In this section, the stability lobe diagrams calculated by the 1st SDM, PCHDM, 2nd SDM, UNIM, and the proposed method are obtained for the 2-DOF milling system. In the calculation process, the dynamics of the milling system in the X and Y directions are considered. The modal parameters are also derived from ref. [7], and they are assumed to be equal in X and Y directions. The detailed modal parameters are as follows: the angle natural frequencies are ωnx = ωny = 5793 rad/s, the relative damping ratios are ζx = ζy = 0.011, and the modal masses of the tool are mx = my = 0.03993 kg. The tangential and normal cutting force coefficients are still chosen as Kt = 6 × 108 N/m2 and Kn = 2 × 108 N/m2, respectively.

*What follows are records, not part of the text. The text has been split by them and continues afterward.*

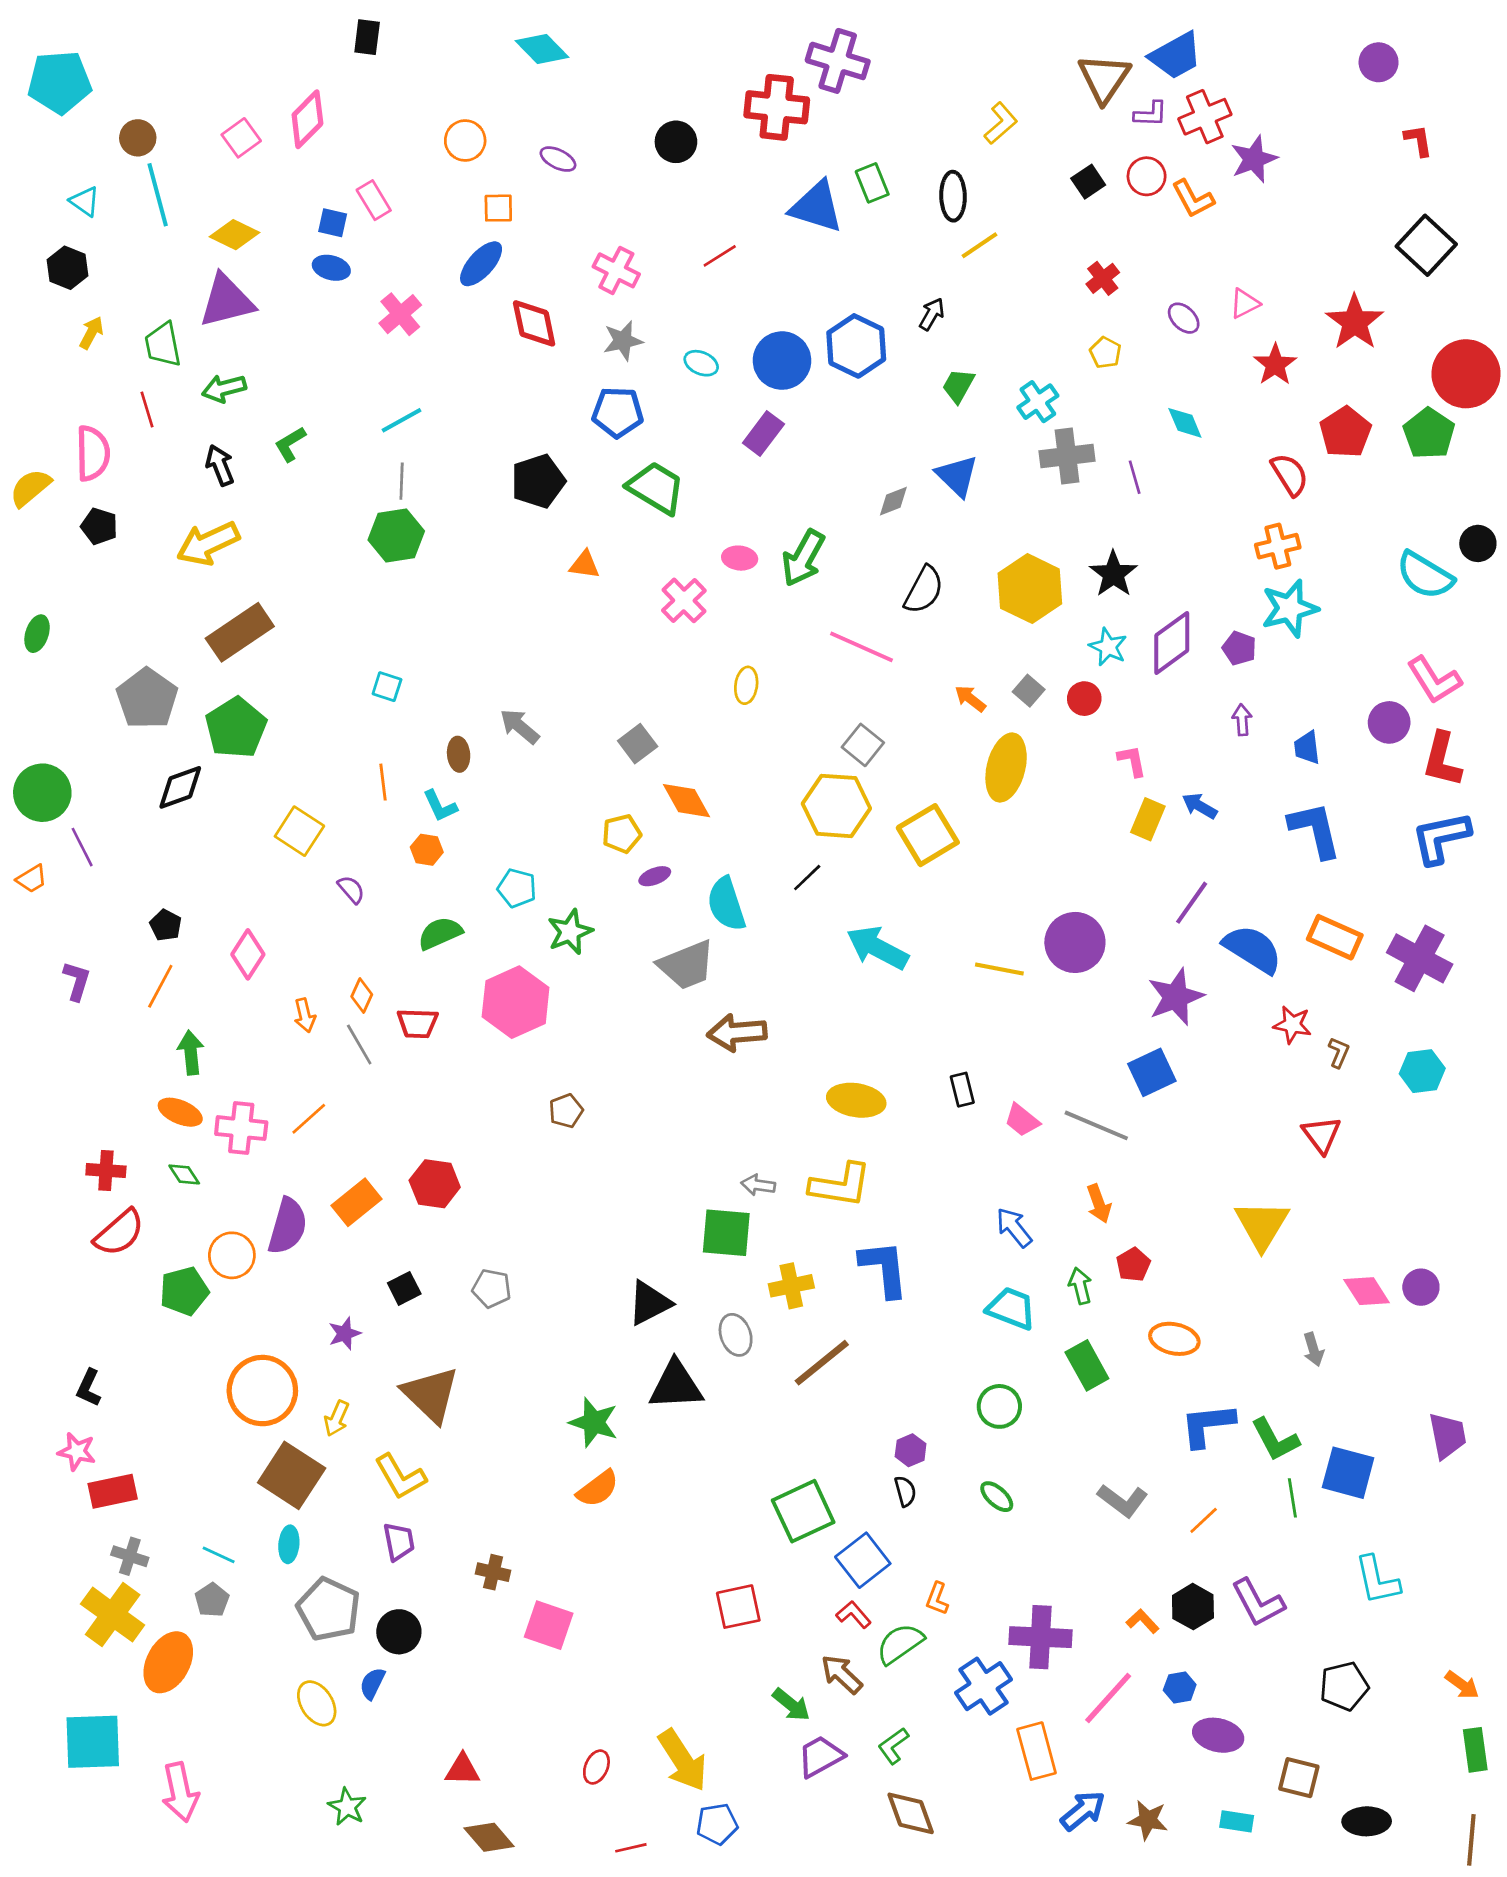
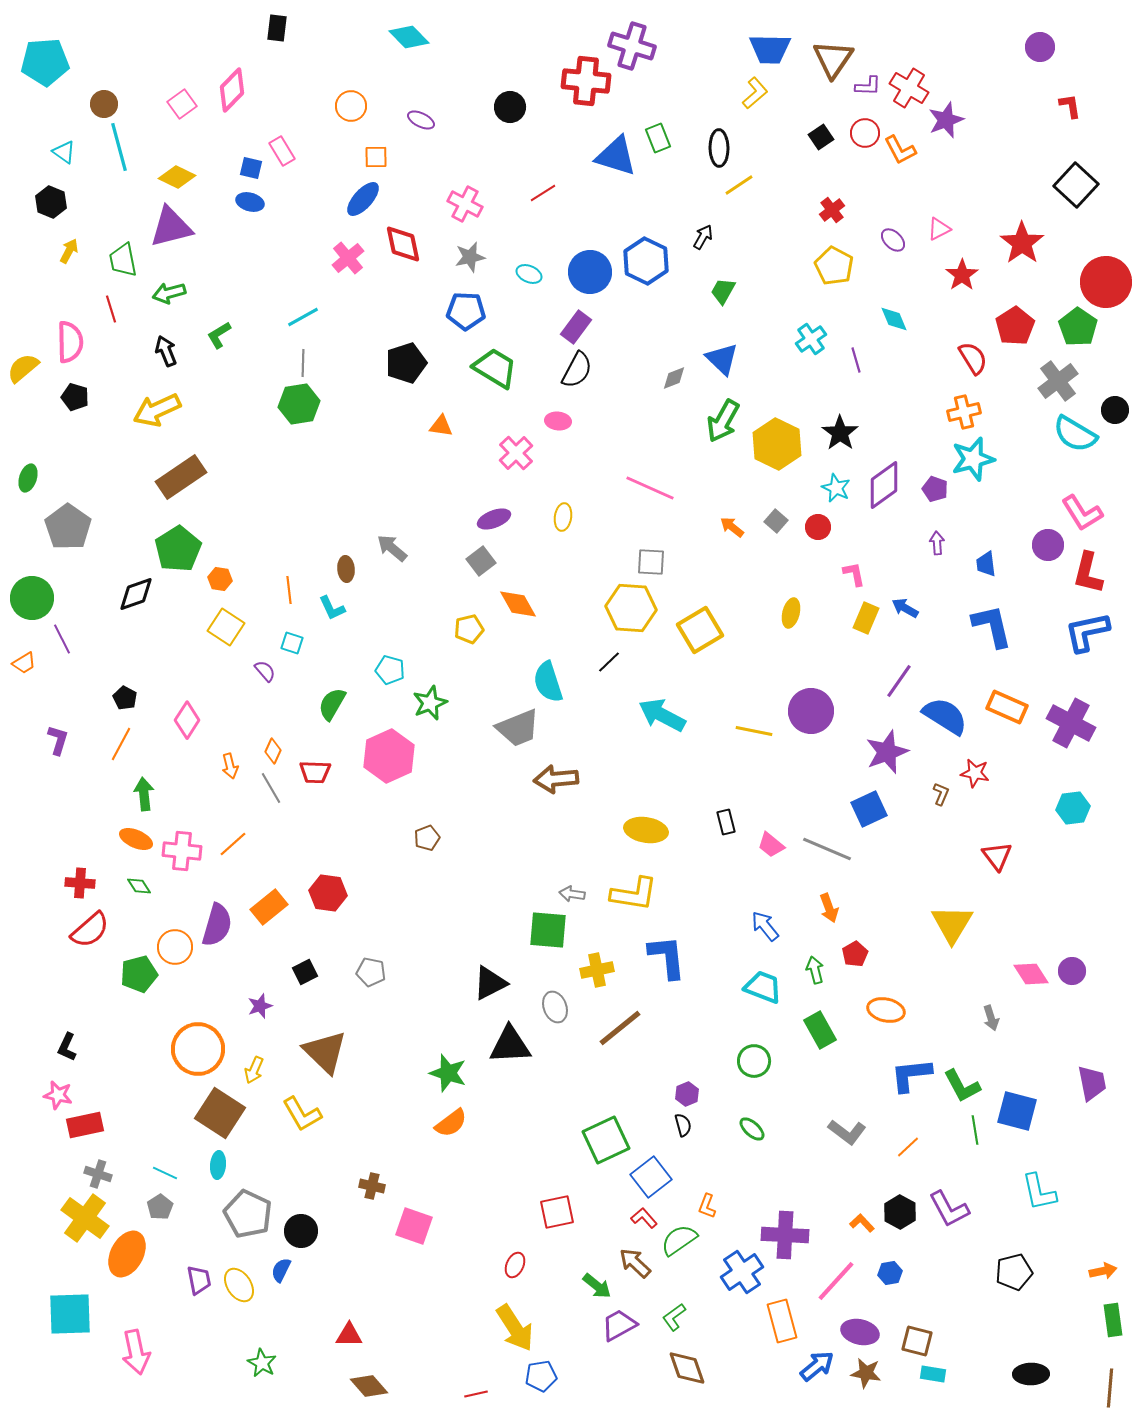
blue trapezoid: (1176, 56) -> (770, 49), moved, turned 30
red cross: (1205, 117) -> (909, 88), turned -36
pink cross: (400, 314) -> (348, 258), moved
yellow pentagon: (1105, 353) -> (834, 266), size x1.6
cyan cross: (1038, 402) -> (811, 339), moved
gray cross: (1067, 456) -> (1058, 381), moved, turned -30
green arrow: (803, 558) -> (723, 421), moved
black semicircle: (924, 590) -> (577, 370), moved
cyan square: (387, 687) -> (292, 643), moved
gray pentagon: (147, 699) -> (68, 527), moved
gray square: (863, 745) -> (651, 562), turned -36
yellow ellipse: (1006, 767) -> (791, 613), moved, size x0.6
orange hexagon: (427, 850) -> (220, 579), moved
purple ellipse: (655, 876) -> (494, 519), moved, size x1.4
green semicircle: (440, 933) -> (332, 704), turned -36
brown L-shape: (1339, 1053) -> (941, 794), moved
purple trapezoid: (399, 1542) -> (199, 1280), moved
orange arrow: (1462, 1685) -> (1103, 1271), turned -48
purple ellipse: (1218, 1735) -> (860, 1332), moved
red ellipse: (596, 1767) -> (515, 1265), moved
brown square: (1299, 1778) -> (917, 1341), moved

In the parameter plane, the spindle speed belongs to the interval [5000, 25000] rpm, and the axial depth of cut belongs to the interval [0, 0.01] m. The reference is also the stability lobe diagram calculated by the PCHDM with m = 300. The stability lobes calculated by different methods under the full immersion condition (a/D = 1) for a 2-DOF milling system are shown in Fig. 8.

Fig 8
figure 8

The stability lobe diagrams calculated by the 1st SDM, PCHDM, 2nd SDM, UNIM, and the proposed method with a/D = 1 for a 2-DOF milling system

The stability lobe diagrams calculated by different methods under low immersion condition (a/D = 0.05) for a 2-DOF milling system are also obtained, as shown in Fig. 9.

Fig 9
figure 9

The stability lobe diagrams calculated by the 1st SDM, PCHDM, 2nd SDM, UNIM, and the proposed method with a/D = 0.05 for a 2-DOF milling system

From Fig. 8, it shows that all the methods can predict the stability of milling for a 2-DOF system under full immersion condition accurately. However, as shown in Fig. 9, the PCHDM, UNIM, and the proposed method are more accurate than the 1st SDM and 2nd SDM under the low immersion condition (a/D = 0.05). The results about the 2-DOF milling system further demonstrate that the prediction accuracy of the SDM can be improved through combining the predictor-corrector scheme.

4 Conclusion

This study presents a new semi-discretization method based on predictor-corrector scheme for milling stability analysis. In this study, the time-delay term and the periodic coefficient matrix are taken as an operator and approximated by second-order interpolation polynomial. The main conclusions sum up as follows:

  1. (1)

    Generally, the proposed method is superior compared with the benchmark in terms of the rate of convergence. In addition, the proposed method is also a robust method.

  2. (2)

    Although the PCHDM and the proposed method are both predictor-corrector scheme-based methods, the proposed method converges faster than the PCHDM under different parameter combinations.

  3. (3)

    The proposed method takes less time than the 1st SDM and 2nd SDM to obtain stability lobe diagrams. For a 1-DOF milling system under full immersion condition (a/D = 1), although the proposed method takes more time than the PCHDM and UNIM to obtain the stability charts, the stability lobe diagrams obtained by the proposed method is much closer to the reference than those obtained by the PCHDM and UNIM, especially in the peak of the lobes.

  4. (4)

    The prediction accuracy of the SDM can be improved by combining the predictor-corrector scheme.